Please list the communities will have the 300 to 400 percent increase in freight traffic.

beagle
beagle

Canada

#35 Mar 6, 2009
Jeff

Alternatively, please list any community that will experience a 300 to 400 percent increase in freight traffic.

beagle
Dave

Western Springs, IL

#36 Mar 7, 2009
Jeff, we have 300 percent more trains NOW then CN will ever run on the EJ&E route. We are doing OK. I can not recall any buildings falling down from train vibration. Way back, I do recall a small fire in a big warehouse being spotted and reported by a passing freight train in the middle of the night.

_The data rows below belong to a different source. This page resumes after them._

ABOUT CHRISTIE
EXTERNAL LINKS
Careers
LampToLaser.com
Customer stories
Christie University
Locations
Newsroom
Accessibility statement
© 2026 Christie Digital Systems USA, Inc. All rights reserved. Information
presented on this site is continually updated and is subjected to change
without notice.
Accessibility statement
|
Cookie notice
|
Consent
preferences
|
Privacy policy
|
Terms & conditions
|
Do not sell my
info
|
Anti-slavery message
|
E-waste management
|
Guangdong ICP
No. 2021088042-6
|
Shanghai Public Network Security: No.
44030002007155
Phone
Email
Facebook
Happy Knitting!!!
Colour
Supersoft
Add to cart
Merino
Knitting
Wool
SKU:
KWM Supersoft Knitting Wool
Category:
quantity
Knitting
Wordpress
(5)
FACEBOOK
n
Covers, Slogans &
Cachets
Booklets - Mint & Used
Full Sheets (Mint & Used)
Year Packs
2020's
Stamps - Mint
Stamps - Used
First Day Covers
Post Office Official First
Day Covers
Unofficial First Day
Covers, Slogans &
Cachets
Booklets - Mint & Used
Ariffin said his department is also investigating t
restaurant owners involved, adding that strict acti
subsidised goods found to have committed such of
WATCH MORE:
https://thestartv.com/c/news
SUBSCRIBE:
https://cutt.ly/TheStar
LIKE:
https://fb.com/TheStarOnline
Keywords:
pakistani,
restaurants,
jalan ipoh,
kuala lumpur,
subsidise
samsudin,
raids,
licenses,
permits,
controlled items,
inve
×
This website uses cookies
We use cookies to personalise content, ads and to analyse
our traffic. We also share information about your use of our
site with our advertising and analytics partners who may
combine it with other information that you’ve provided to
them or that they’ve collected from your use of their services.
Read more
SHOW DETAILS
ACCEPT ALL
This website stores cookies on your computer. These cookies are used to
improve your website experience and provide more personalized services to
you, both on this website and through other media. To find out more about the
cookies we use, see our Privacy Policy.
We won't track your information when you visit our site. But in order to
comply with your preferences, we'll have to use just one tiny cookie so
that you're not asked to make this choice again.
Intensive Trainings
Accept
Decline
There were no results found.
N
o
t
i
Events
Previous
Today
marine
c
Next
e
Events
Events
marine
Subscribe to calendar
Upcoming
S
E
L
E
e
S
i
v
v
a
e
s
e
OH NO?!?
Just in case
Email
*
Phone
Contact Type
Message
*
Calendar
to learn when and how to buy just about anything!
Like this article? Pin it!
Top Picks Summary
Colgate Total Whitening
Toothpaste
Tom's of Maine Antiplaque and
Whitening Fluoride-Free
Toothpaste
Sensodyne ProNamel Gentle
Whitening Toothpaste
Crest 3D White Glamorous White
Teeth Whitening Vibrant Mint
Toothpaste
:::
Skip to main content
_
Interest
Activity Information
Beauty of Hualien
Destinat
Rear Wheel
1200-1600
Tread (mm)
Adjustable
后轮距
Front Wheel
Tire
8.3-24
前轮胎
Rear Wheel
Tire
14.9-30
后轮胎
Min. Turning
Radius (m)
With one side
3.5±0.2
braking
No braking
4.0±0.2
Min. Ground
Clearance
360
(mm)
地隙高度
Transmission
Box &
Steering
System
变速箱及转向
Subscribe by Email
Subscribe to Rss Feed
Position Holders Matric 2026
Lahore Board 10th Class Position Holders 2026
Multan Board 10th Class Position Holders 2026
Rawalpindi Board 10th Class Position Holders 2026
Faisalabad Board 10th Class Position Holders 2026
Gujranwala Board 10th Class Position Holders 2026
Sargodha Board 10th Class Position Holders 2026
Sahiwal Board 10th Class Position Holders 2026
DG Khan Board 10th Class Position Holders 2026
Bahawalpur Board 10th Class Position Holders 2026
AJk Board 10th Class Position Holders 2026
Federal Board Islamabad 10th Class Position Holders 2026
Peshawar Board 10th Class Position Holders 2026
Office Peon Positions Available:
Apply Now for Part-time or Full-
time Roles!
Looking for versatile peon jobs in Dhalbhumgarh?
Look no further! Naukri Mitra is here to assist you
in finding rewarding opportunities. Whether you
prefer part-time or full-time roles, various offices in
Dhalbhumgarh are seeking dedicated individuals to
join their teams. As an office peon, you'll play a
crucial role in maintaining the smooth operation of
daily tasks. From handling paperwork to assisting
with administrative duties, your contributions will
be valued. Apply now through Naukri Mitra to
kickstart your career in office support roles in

The fire dept. credited the report as saving the building and contents.
My GGGeneration

Addison, IL

#37 Mar 7, 2009
Jeff.... you're really Karen Darch using a fake name, right?

Rainmaker... my point about children is only to the degree that it's your job to keep them safe... period. Railroad property, a highway, sidestreet.. whatever... they are not places for your kids to play in, on, or around. Simple.

You guys want to cite quotes and convoluted stats to back your ridiculous claims and then when everyone else, mainly those who are really in the know like NAR and BEAGLE and some others (forgive me if I am forgetting you) supply the real numbers, all of a sudden you don't want anyone to consider those. HUH???? So using your logic, we should just consider your side only, right? Ridiculous.